[Transcribed page contents]
________

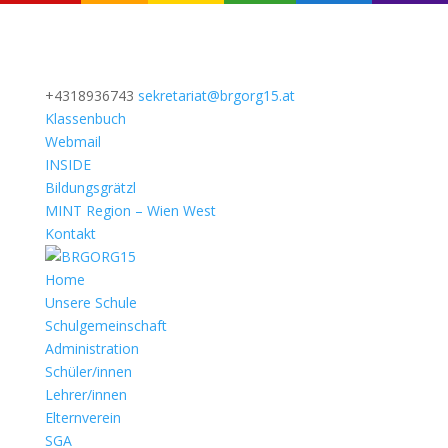
+4318936743
sekretariat@brgorg15.at
Klassenbuch
Webmail
INSIDE
Bildungsgrätzl
MINT Region – Wien West
Kontakt
Home
Unsere Schule
Schulgemeinschaft
Administration
Schüler/innen
Lehrer/innen
Elternverein
SGA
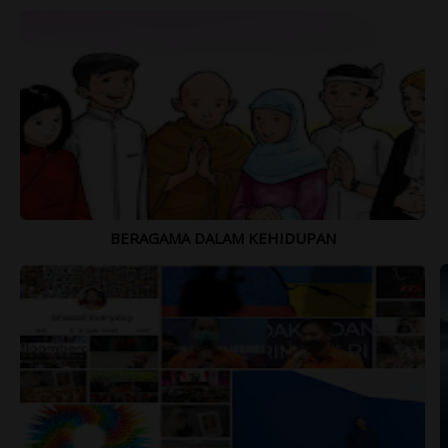
BERAGAMA DALAM KEHIDUPAN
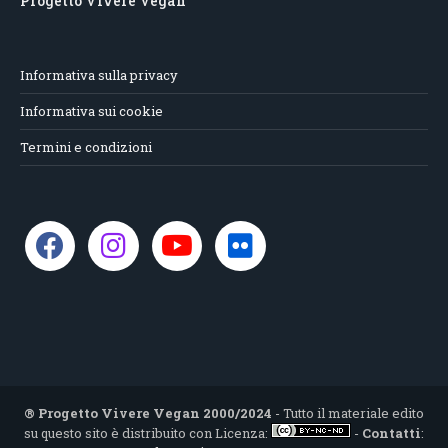
Progetto Vivere Vegan
Informativa sulla privacy
Informativa sui cookie
Termini e condizioni
® Progetto Vivere Vegan 2000/2024
- Tutto il materiale edito
su questo sito è distribuito con Licenza:
-
Contatti
:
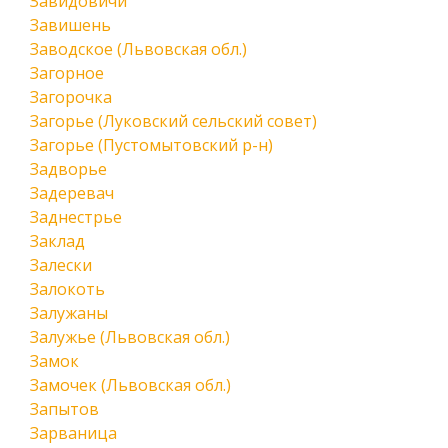
Завидовичи
Завишень
Заводское (Львовская обл.)
Загорное
Загорочка
Загорье (Луковский сельский совет)
Загорье (Пустомытовский р-н)
Задворье
Задеревач
Заднестрье
Заклад
Залески
Залокоть
Залужаны
Залужье (Львовская обл.)
Замок
Замочек (Львовская обл.)
Запытов
Зарваница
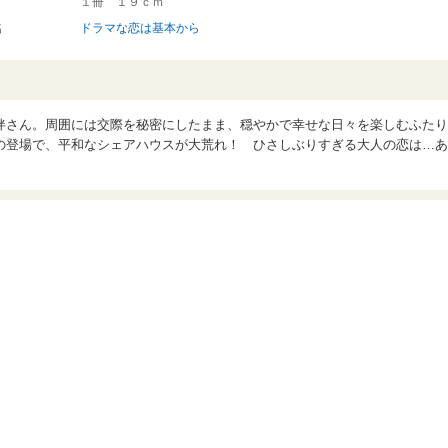
１冊 １９ｃｍ
名
ドラマな恋は基本から
伴さん。周囲には交際を秘密にしたまま、穏やかで幸せな日々を楽しむふたり
の登場で、平和なシェアハウスが大荒れ！ ひさしぶりすぎる大人の恋は…あ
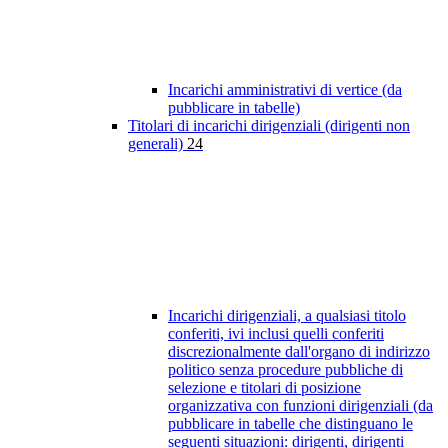
Incarichi amministrativi di vertice (da
pubblicare in tabelle)
Titolari di incarichi dirigenziali (dirigenti non
generali)
24
Incarichi dirigenziali, a qualsiasi titolo
conferiti, ivi inclusi quelli conferiti
discrezionalmente dall'organo di indirizzo
politico senza procedure pubbliche di
selezione e titolari di posizione
organizzativa con funzioni dirigenziali (da
pubblicare in tabelle che distinguano le
seguenti situazioni: dirigenti, dirigenti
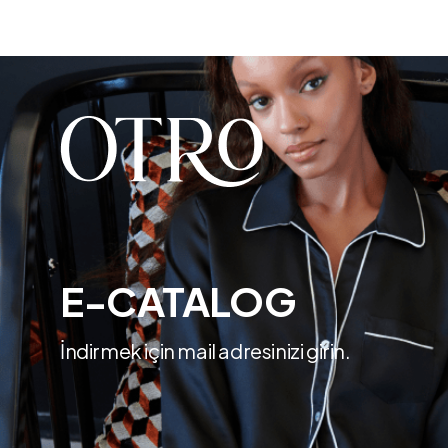
E-CATALOG
İndirmek için mail adresinizi girin.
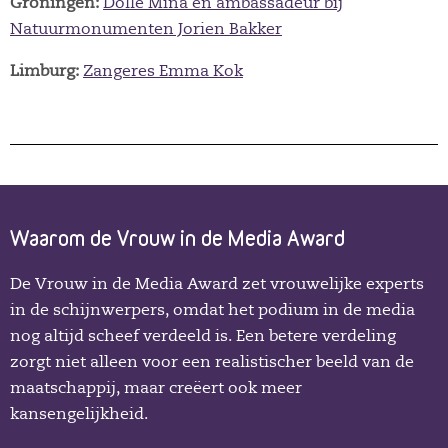
Groningen:
Dolle Mina en ambassadeur bij
Natuurmonumenten Jorien Bakker
Limburg:
Zangeres Emma Kok
Waarom de Vrouw in de Media Award
De Vrouw in de Media Award zet vrouwelijke experts
in de schijnwerpers, omdat het podium in de media
nog altijd scheef verdeeld is. Een betere verdeling
zorgt niet alleen voor een realistischer beeld van de
maatschappij, maar creëert ook meer
kansengelijkheid.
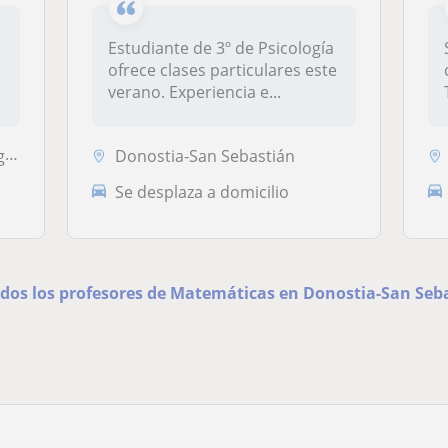
Estudiante de 3º de Psicología
ofrece clases particulares este
verano. Experiencia e...
ia
Donostia-San Sebastián
Se desplaza a domicilio
odos los profesores de Matemáticas en Donostia-San Seb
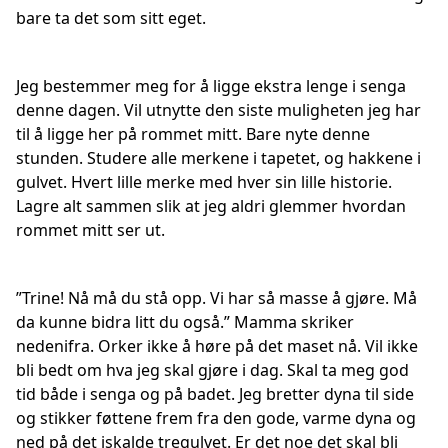
bare ta det som sitt eget.
Jeg bestemmer meg for å ligge ekstra lenge i senga
denne dagen. Vil utnytte den siste muligheten jeg har
til å ligge her på rommet mitt. Bare nyte denne
stunden. Studere alle merkene i tapetet, og hakkene i
gulvet. Hvert lille merke med hver sin lille historie.
Lagre alt sammen slik at jeg aldri glemmer hvordan
rommet mitt ser ut.
”Trine! Nå må du stå opp. Vi har så masse å gjøre. Må
da kunne bidra litt du også.” Mamma skriker
nedenifra. Orker ikke å høre på det maset nå. Vil ikke
bli bedt om hva jeg skal gjøre i dag. Skal ta meg god
tid både i senga og på badet. Jeg bretter dyna til side
og stikker føttene frem fra den gode, varme dyna og
ned på det iskalde tregulvet. Er det noe det skal bli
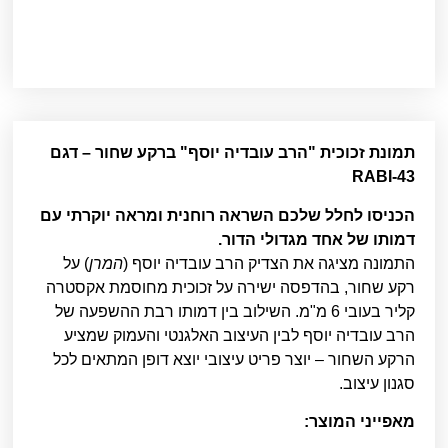
תמונת זכוכית "הרב עובדיה יוסף" ברקע שחור – דגם
RABI-43
הכניסו לחלל שלכם השראה רוחנית ומראה יוקרתי עם
דמותו של אחד מגדולי הדור.
התמונה מציגה את הצדיק הרב עובדיה יוסף (
המרן
) על
רקע שחור, בהדפסה ישירה על זכוכית מחוסמת אקסטרה
קליר בעובי 6 מ"מ. השילוב בין דמותו רבת ההשפעה של
הרב עובדיה יוסף לבין העיצוב האלגנטי והעמוק שמציע
הרקע השחור – יוצר פריט עיצובי יוצא דופן המתאים לכל
סגנון עיצוב.
מאפייני המוצר:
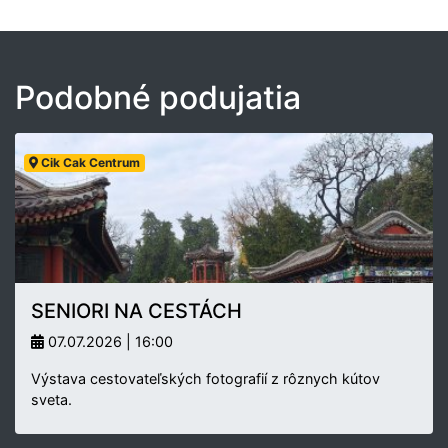
Podobné podujatia
Cik Cak Centrum
SENIORI NA CESTÁCH
07.07.2026 | 16:00
Výstava cestovateľských fotografií z rôznych kútov
sveta.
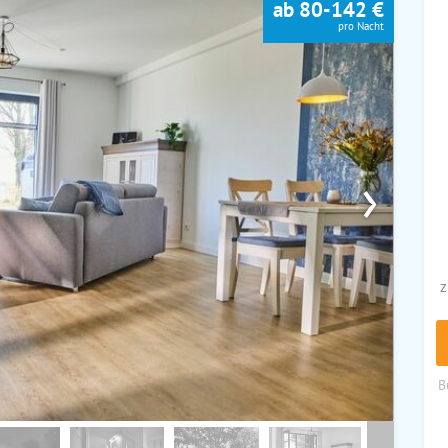
ab 80-142 €
pro Nacht
›
z
B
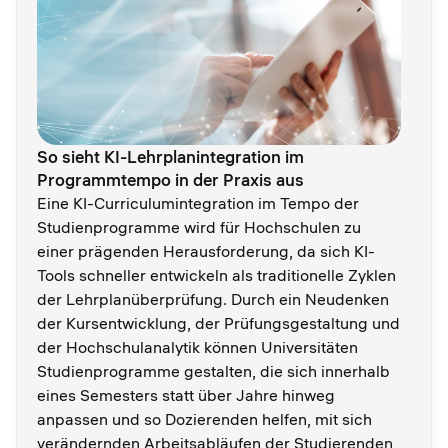
So sieht KI-Lehrplanintegration im
Programmtempo in der Praxis aus
Eine KI-Curriculumintegration im Tempo der
Studienprogramme wird für Hochschulen zu
einer prägenden Herausforderung, da sich KI-
Tools schneller entwickeln als traditionelle Zyklen
der Lehrplanüberprüfung. Durch ein Neudenken
der Kursentwicklung, der Prüfungsgestaltung und
der Hochschulanalytik können Universitäten
Studienprogramme gestalten, die sich innerhalb
eines Semesters statt über Jahre hinweg
anpassen und so Dozierenden helfen, mit sich
verändernden Arbeitsabläufen der Studierenden,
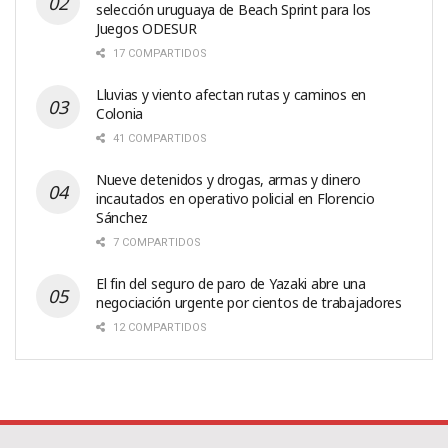
selección uruguaya de Beach Sprint para los
Juegos ODESUR
17 COMPARTIDOS
Lluvias y viento afectan rutas y caminos en
Colonia
41 COMPARTIDOS
Nueve detenidos y drogas, armas y dinero
incautados en operativo policial en Florencio
Sánchez
7 COMPARTIDOS
El fin del seguro de paro de Yazaki abre una
negociación urgente por cientos de trabajadores
12 COMPARTIDOS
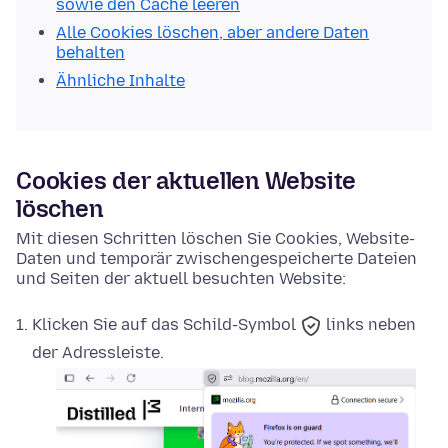
sowie den Cache leeren
Alle Cookies löschen, aber andere Daten
behalten
Ähnliche Inhalte
Cookies der aktuellen Website
löschen
Mit diesen Schritten löschen Sie Cookies, Website-
Daten und temporär zwischengespeicherte Dateien
und Seiten der aktuell besuchten Website:
Klicken Sie auf das
Schild-Symbol
links neben
der Adressleiste.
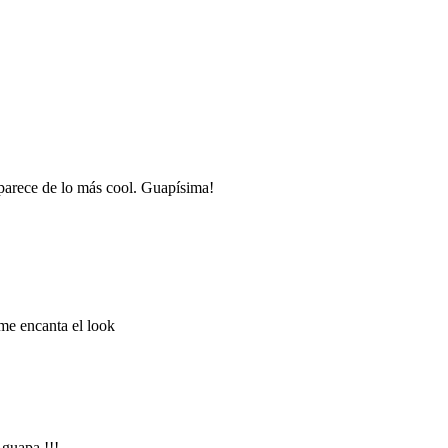
parece de lo más cool. Guapísima!
me encanta el look
guapa !!!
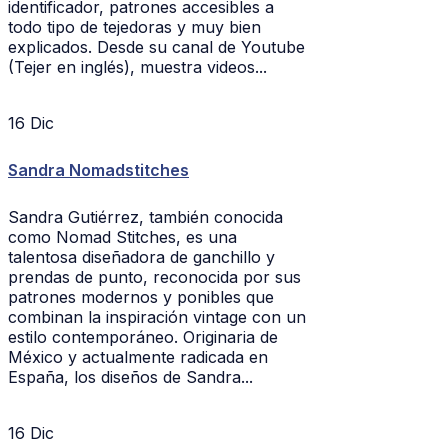
identificador, patrones accesibles a
todo tipo de tejedoras y muy bien
explicados. Desde su canal de Youtube
(Tejer en inglés), muestra videos...
16
Dic
Sandra Nomadstitches
Sandra Gutiérrez, también conocida
como Nomad Stitches, es una
talentosa diseñadora de ganchillo y
prendas de punto, reconocida por sus
patrones modernos y ponibles que
combinan la inspiración vintage con un
estilo contemporáneo. Originaria de
México y actualmente radicada en
España, los diseños de Sandra...
16
Dic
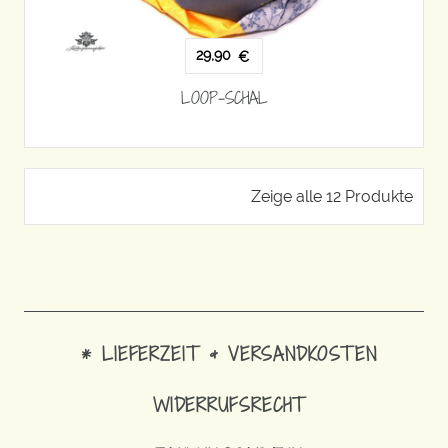
29,90
€
LOOP-SCHAL
Zeige alle 12 Produkte
* LIEFERZEIT & VERSANDKOSTEN
WIDERRUFSRECHT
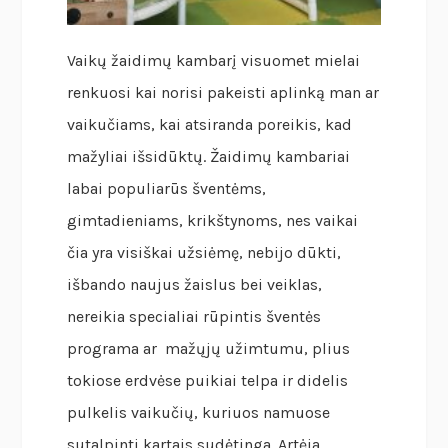
Vaikų žaidimų kambarį visuomet mielai
renkuosi kai norisi pakeisti aplinką man ar
vaikučiams, kai atsiranda poreikis, kad
mažyliai išsidūktų. Žaidimų kambariai
labai populiarūs šventėms,
gimtadieniams, krikštynoms, nes vaikai
čia yra visiškai užsiėmę, nebijo dūkti,
išbando naujus žaislus bei veiklas,
nereikia specialiai rūpintis šventės
programa ar mažųjų užimtumu, plius
tokiose erdvėse puikiai telpa ir didelis
pulkelis vaikučių, kuriuos namuose
sutalpinti kartais sudėtinga. Artėja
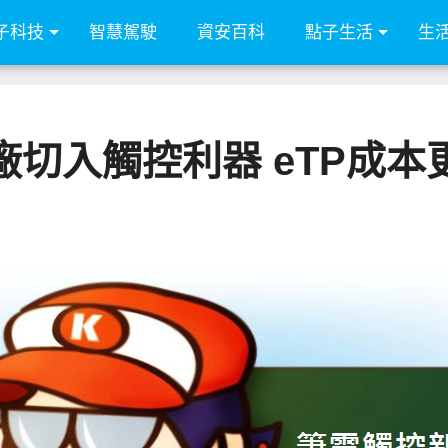
子科技
智慧駕駛
資安百科
點子生活
生
廠切入觸控利器 eTP成本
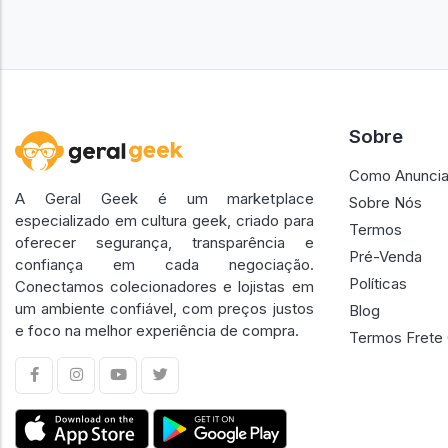
Sobre
Como Anuncia
A Geral Geek é um marketplace
Sobre Nós
especializado em cultura geek, criado para
Termos
oferecer segurança, transparência e
Pré-Venda
confiança em cada negociação.
Políticas
Conectamos colecionadores e lojistas em
um ambiente confiável, com preços justos
Blog
e foco na melhor experiência de compra.
Termos Frete 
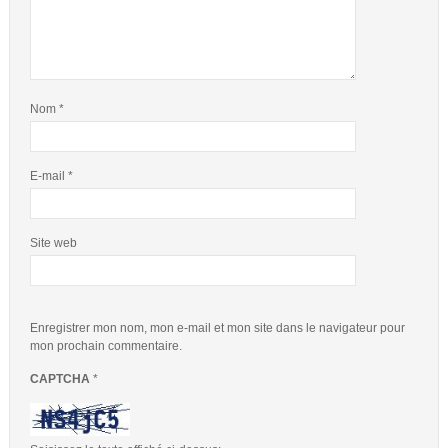
Nom
*
E-mail
*
Site web
Enregistrer mon nom, mon e-mail et mon site dans le navigateur pour
mon prochain commentaire.
CAPTCHA
*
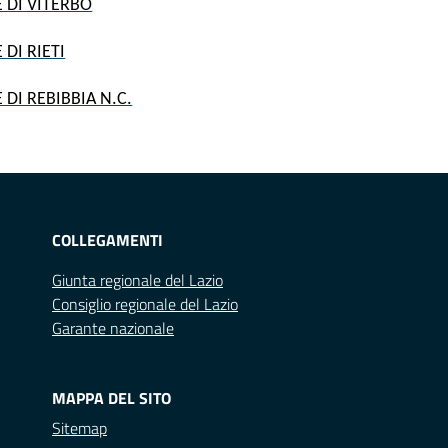
 DI VITERBO
DI RIETI
DI REBIBBIA N.C.
COLLEGAMENTI
Giunta regionale del Lazio
Consiglio regionale del Lazio
Garante nazionale
MAPPA DEL SITO
Sitemap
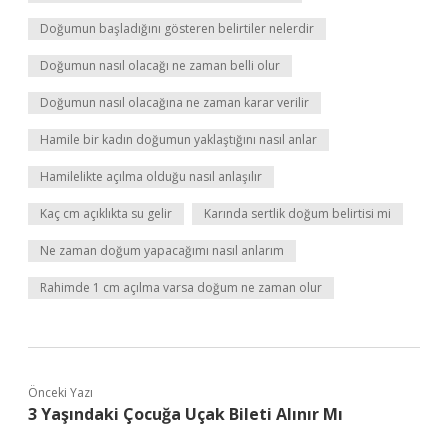
Doğumun başladığını gösteren belirtiler nelerdir
Doğumun nasıl olacağı ne zaman belli olur
Doğumun nasıl olacağına ne zaman karar verilir
Hamile bir kadın doğumun yaklaştığını nasıl anlar
Hamilelikte açılma olduğu nasıl anlaşılır
Kaç cm açıklıkta su gelir
Karında sertlik doğum belirtisi mi
Ne zaman doğum yapacağımı nasıl anlarım
Rahimde 1 cm açılma varsa doğum ne zaman olur
Önceki Yazı
3 Yaşındaki Çocuğa Uçak Bileti Alınır Mı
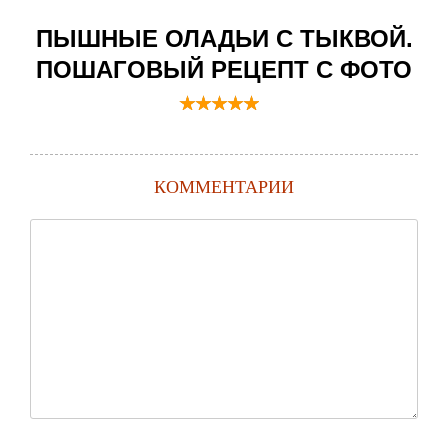
ПЫШНЫЕ ОЛАДЬИ С ТЫКВОЙ.
ПОШАГОВЫЙ РЕЦЕПТ С ФОТО
КОММЕНТАРИИ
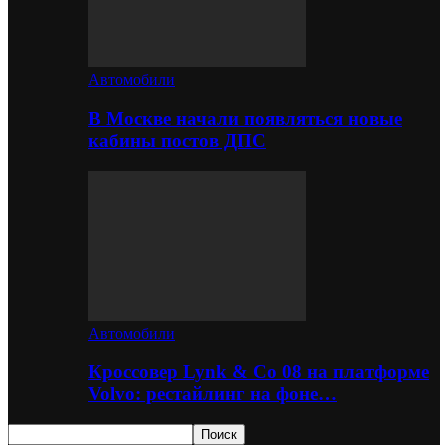
Автомобили
В Москве начали появляться новые
кабины постов ДПС
Автомобили
Кроссовер Lynk & Co 08 на платформе
Volvo: рестайлинг на фоне…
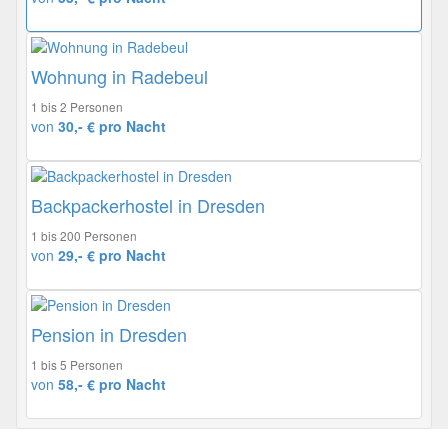
Wohnung in Radebeul
1 bis 2 Personen
von
30,- € pro Nacht
Backpackerhostel in Dresden
1 bis 200 Personen
von
29,- € pro Nacht
Pension in Dresden
1 bis 5 Personen
von
58,- € pro Nacht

________

== What you should do ==
Start with the line above containing "Natuurmonumenten Jorien Bakker" and end with the line containing "denne dagen. Vil". Set down that stretch exactly, without any pictures.

== Exercise response ==
Natuurmonumenten Jorien Bakker
Limburg:
Zangeres Emma Kok
Waarom de Vrouw in de Media Award
De Vrouw in de Media Award zet vrouwelijke experts
in de schijnwerpers, omdat het podium in de media
nog altijd scheef verdeeld is. Een betere verdeling
zorgt niet alleen voor een realistischer beeld van de
maatschappij, maar creëert ook meer
kansengelijkheid.
Estudiante de 3º de Psicología
ofrece clases particulares este
verano. Experiencia e...
ia
Donostia-San Sebastián
Se desplaza a domicilio
odos los profesores de Matemáticas en Donostia-San Seb
bare ta det som sitt eget.
Jeg bestemmer meg for å ligge ekstra lenge i senga
denne dagen. Vil utnytte den siste muligheten jeg har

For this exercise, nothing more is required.